Erdogan fez todas as vénias ao seu convidado, já que a coligação contra o terrorismo e contra Bashar al-Assad também, nas perspectivas de Ankara e Ryiad, liderada pelos sauditas, desde Dezembro que ameaça colocar “botas na areia” no confronto à “Internacional Terrorista”. A Turquia pretende manter as melhores relações com os sauditas, para estar na linha da frente deste Exército e, dentro de um quadro legal internacional, poder combater os curdos dentro do seu próprio território.

A prioridade da política interna e externa da Turquia é a questão curda e nunca o “estado islâmico”, os refugiados, a adesão à União Europeia, ou as tensões que mantém com o Egipto, a propósito da deposição de Mohamad Morsi, assunto aliás que o Rei saudita também tentou amenizar nesta visita, e juntar as três maiores potências sunitas em sintonia e sob a sua liderança.
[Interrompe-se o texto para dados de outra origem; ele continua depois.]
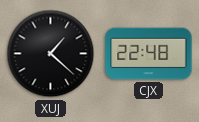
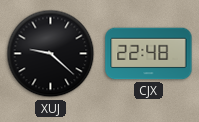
XUJ: 1:22 -> 9:22
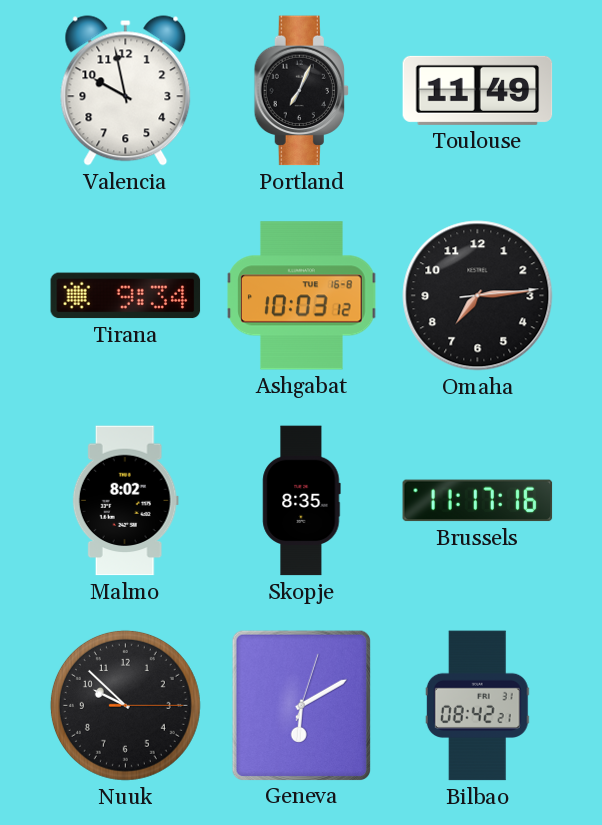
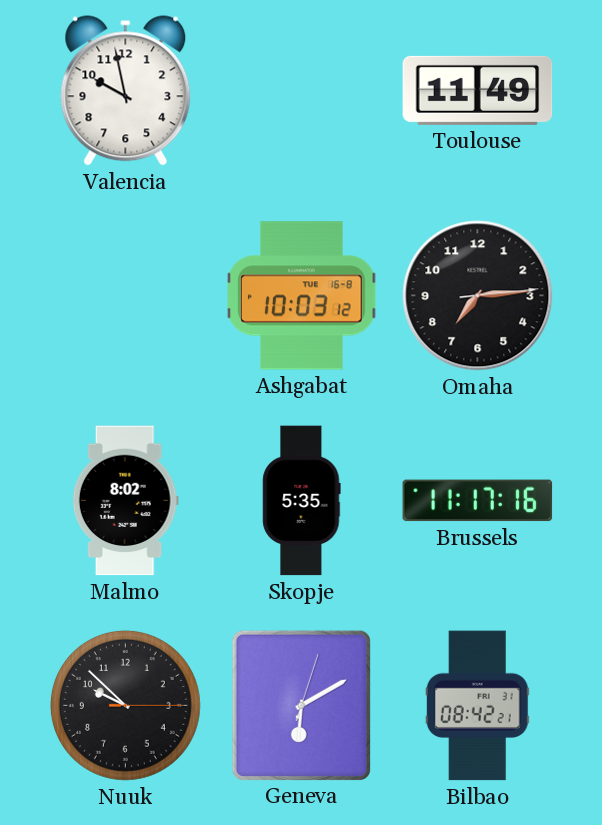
Portland: 7:04 -> none
Tirana: 9:34 -> none
Skopje: 8:35 -> 5:35
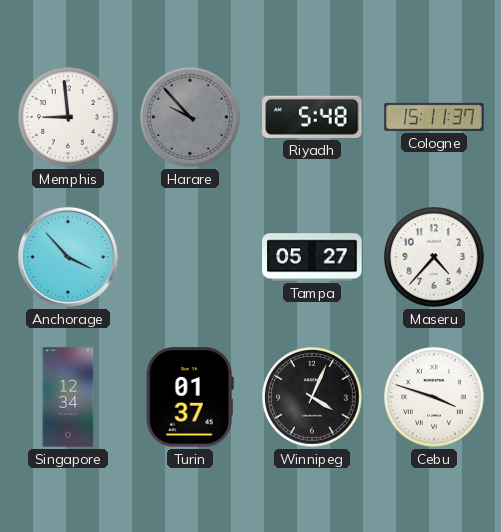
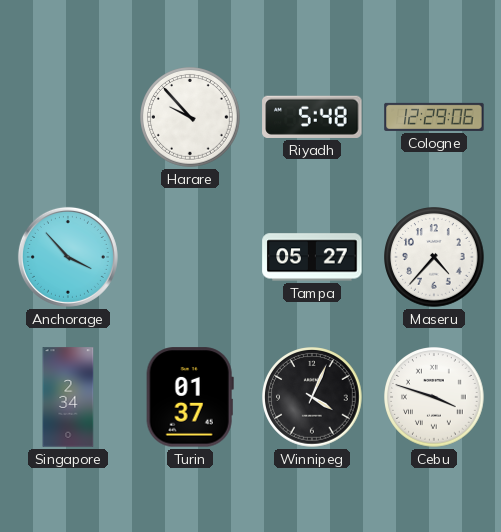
Memphis: 8:59 -> none
Harare dial: grey -> white
Cologne: 15:11 -> 12:29
Singapore: 12:34 -> 2:34
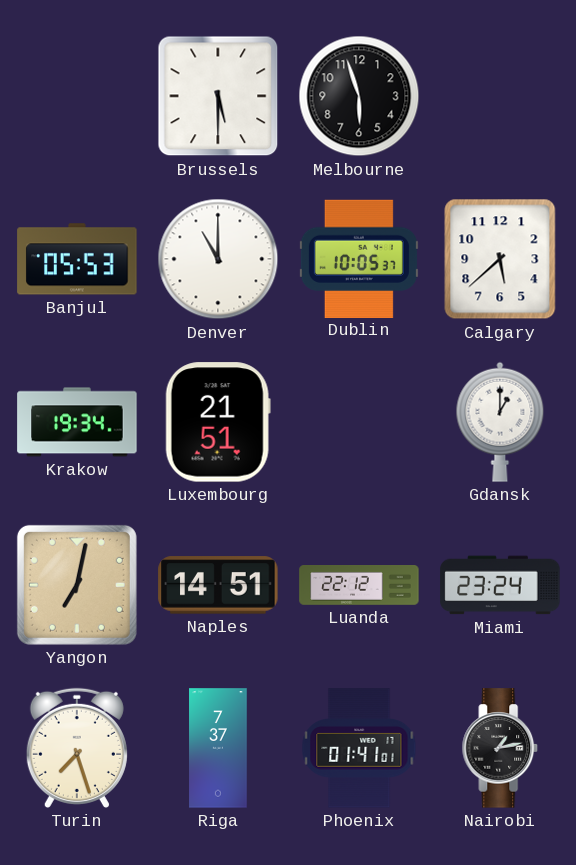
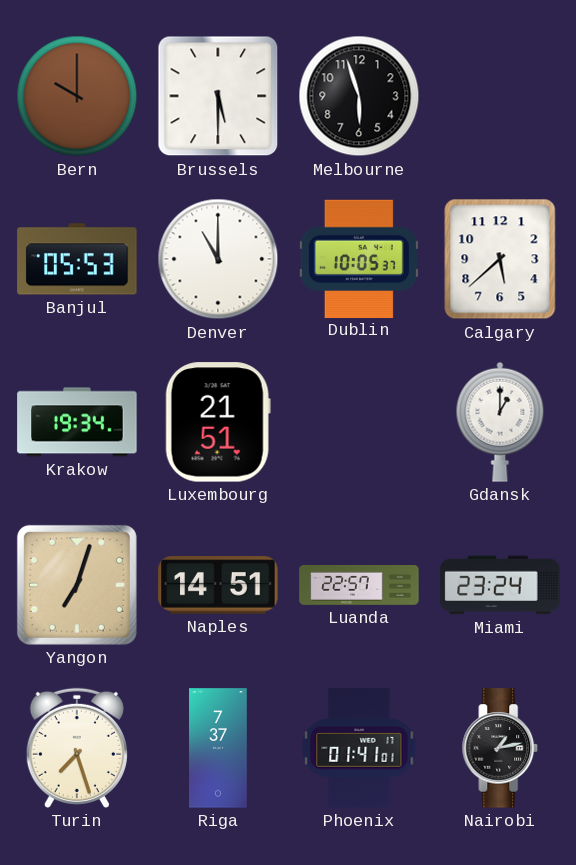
Bern: none -> 10:00
Yangon: 7:02 -> 7:03
Luanda: 22:12 -> 22:57
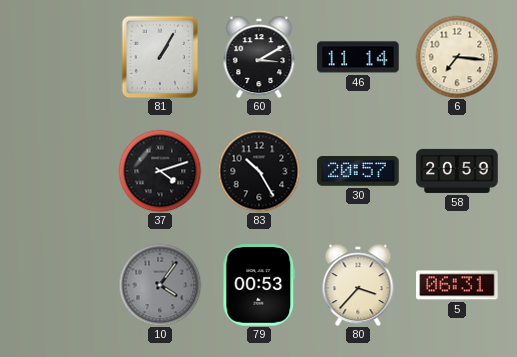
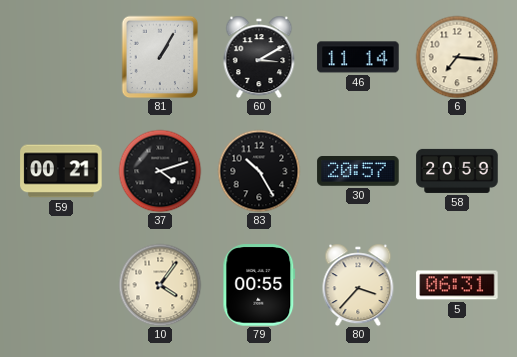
59: none -> 00:21
10 dial: grey -> cream
79: 00:53 -> 00:55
A conjuntura regional a isso obriga, com a Síria e o Iraque desmembrados por um epifenómeno equivalente ao do Entroncamento e o Irão reintegrado e em confronto (in)directo com a coligação sunita, através da guerra no Iémen.

O Rei Salman Al-Saud regressou a casa reforçado na sua liderança regional, enquanto o “Novo Sultão” Erdogan redefine alianças, no sentido do reforço do seu papel de Presidente-Executivo, o que provavelmente levará o regime a um velho-islamismo-novo, já que se tornará ainda mais autocrático e de costas voltadas para a Europa. Quanto ao resto, vai-se gerindo!